Expression patterns of CtPAL and CtCHS genes after wounding (A) and during salinity stress (B)

Samplings were carried out at 0, 3, 6, 12, 24 and 48 hat. RNAs were extracted from all seedlings and treated with DNaseI. Subsequently, RNAs were reverse transcribed to corresponding cDNAs. Different PCR products intensities were referred to as temporal expression level of the genes. 18S rRNA transcription levels were considered as internal house-keeping gene control. Sizes of amplicons: CtPAL: 267 bp; CtCHS 559 bp; 18S rRNA: 199 bp.

Effects of salinity stress on CtPAL and CtCHS gene expression profiles

To our knowledge, there is minute information available, at molecular level, on involvement of phenylpropanoid pathway in plant responses to salinity. We recently reported the engagement of C4H gene in safflower response to salinity stress [4]. To more scrutinize the key players of safflower in this pathway, we monitored the expression profiles of CtPAL and CtCHS genes in saline condition. Consequently, CtPAL expression got slightly induced at 3 hat and decreased later (Figure 5B). This pattern has also been observed by Gao et al. [56] in cotyledon, hypocotyls, and rootlets of Jatropha curcas after treatment with 150 mM sodium chloride; however, the highest induction of PAL was detected in roots. Higher induction of PAL may be a defensive reaction to cellular damages due to high salinity level [56]. In corn inbred lines stressed with salinity, PAL gene expression elevated transiently, similar to the antioxidant genes expression patterns in these plants, suggesting a comparable role for PAL in decreasing the oxidative stress imposed by salinity [57]. For CtCHS, a biphasic strong induction pattern at 3 and 24 h after salinity stress was observed (Figure 5B).

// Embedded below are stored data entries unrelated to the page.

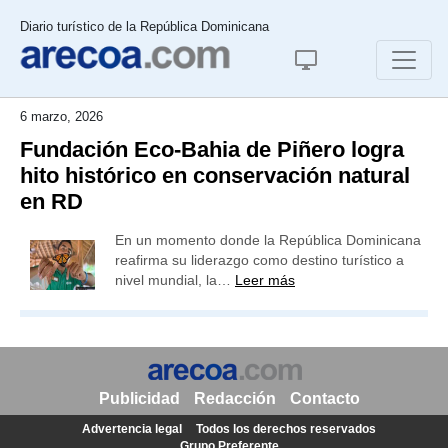
Diario turístico de la República Dominicana
6 marzo, 2026
Fundación Eco-Bahia de Piñero logra
hito histórico en conservación natural
en RD
En un momento donde la República Dominicana
reafirma su liderazgo como destino turístico a
nivel mundial, la…
Leer más
Publicidad
Redacción
Contacto
Advertencia legal
Todos los derechos reservados
Grupo Preferente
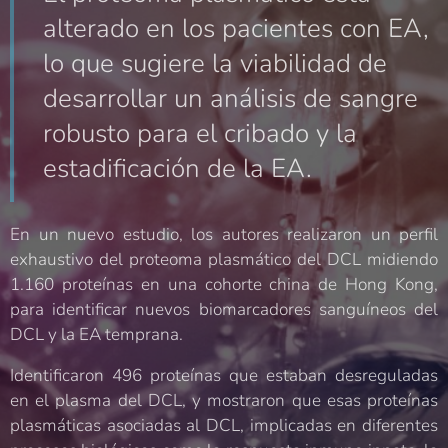
alterado en los pacientes con EA,
lo que sugiere la viabilidad de
desarrollar un análisis de sangre
robusto para el cribado y la
estadificación de la EA.
En un nuevo estudio, los autores realizaron un perfil
exhaustivo del proteoma plasmático del DCL midiendo
1.160 proteínas en una cohorte china de Hong Kong,
para identificar nuevos biomarcadores sanguíneos del
DCL y la EA temprana.
Identificaron 496 proteínas que estaban desreguladas
en el plasma del DCL, y mostraron que esas proteínas
plasmáticas asociadas al DCL, implicadas en diferentes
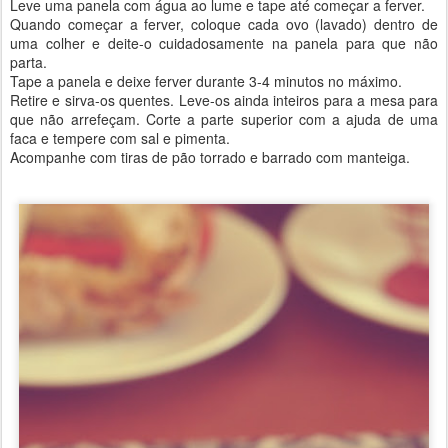
Leve uma panela com água ao lume e tape até começar a ferver.
Quando começar a ferver, coloque cada ovo (lavado) dentro de
uma colher e deite-o cuidadosamente na panela para que não
parta.
Tape a panela e deixe ferver durante 3-4 minutos no máximo.
Retire e sirva-os quentes. Leve-os ainda inteiros para a mesa para
que não arrefeçam. Corte a parte superior com a ajuda de uma
faca e tempere com sal e pimenta.
Acompanhe com tiras de pão torrado e barrado com manteiga.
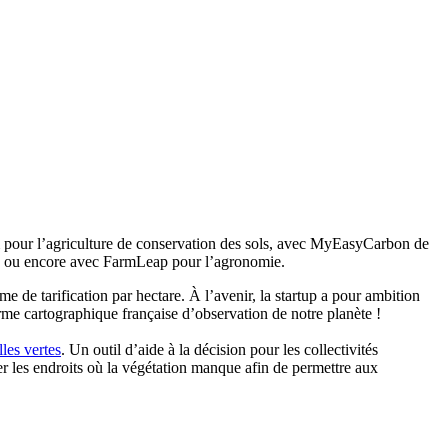
m pour l’agriculture de conservation des sols, avec MyEasyCarbon de
eau ou encore avec FarmLeap pour l’agronomie.
e de tarification par hectare. À l’avenir, la startup a pour ambition
orme cartographique française d’observation de notre planète !
les vertes
. Un outil d’aide à la décision pour les collectivités
fier les endroits où la végétation manque afin de permettre aux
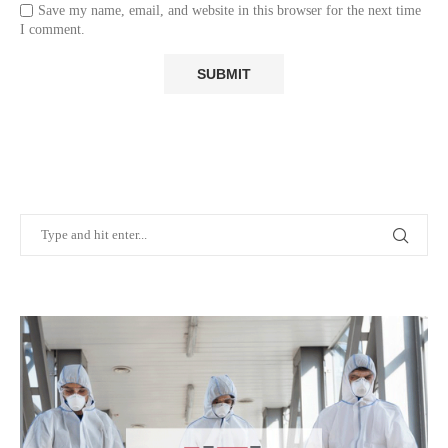
Save my name, email, and website in this browser for the next time
I comment.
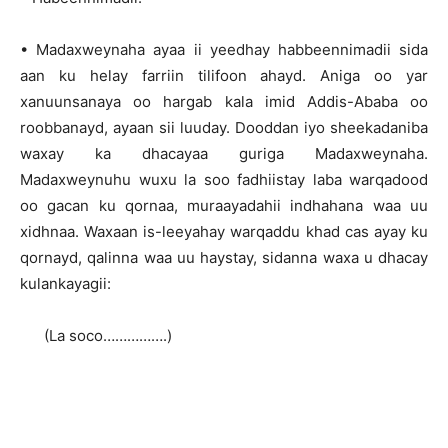
• Madaxweynaha ayaa ii yeedhay habbeennimadii sida
aan ku helay farriin tilifoon ahayd. Aniga oo yar
xanuunsanaya oo hargab kala imid Addis-Ababa oo
roobbanayd, ayaan sii luuday. Dooddan iyo sheekadaniba
waxay ka dhacayaa guriga Madaxweynaha.
Madaxweynuhu wuxu la soo fadhiistay laba warqadood
oo gacan ku qornaa, muraayadahii indhahana waa uu
xidhnaa. Waxaan is-leeyahay warqaddu khad cas ayay ku
qornayd, qalinna waa uu haystay, sidanna waxa u dhacay
kulankayagii:
(La soco…………….)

As discussed earlier, this biphasic pattern in CtCHS expression might reflect the safflower responses to (i) the immediate salinity and (ii) the later produced stress signal, suggesting that CtCHS takes a considerable task in safflower response to salinity. This probably indicates the real involvement of flavonoid defence pathway in salinity stress condition. We could not find any report on involvement of CHS in plant responses to salinity stress; however, this prominent biphasic induction of CtCHS gene expression clearly substantiates a distinctive role for this gene in safflower tolerance to salinity. This hints at the suitability of CtCHS gene for recruitment in breeding programmes headed for salinity tolerance in other plants. Overall, in this study, we provide molecular evidence for the involvement of CtPAL and CtCHS genes in safflower responses to abiotic stresses. In particular, CtCHS might be considered as a promising candidate for improvement of salinity tolerance in plant breeding programmes.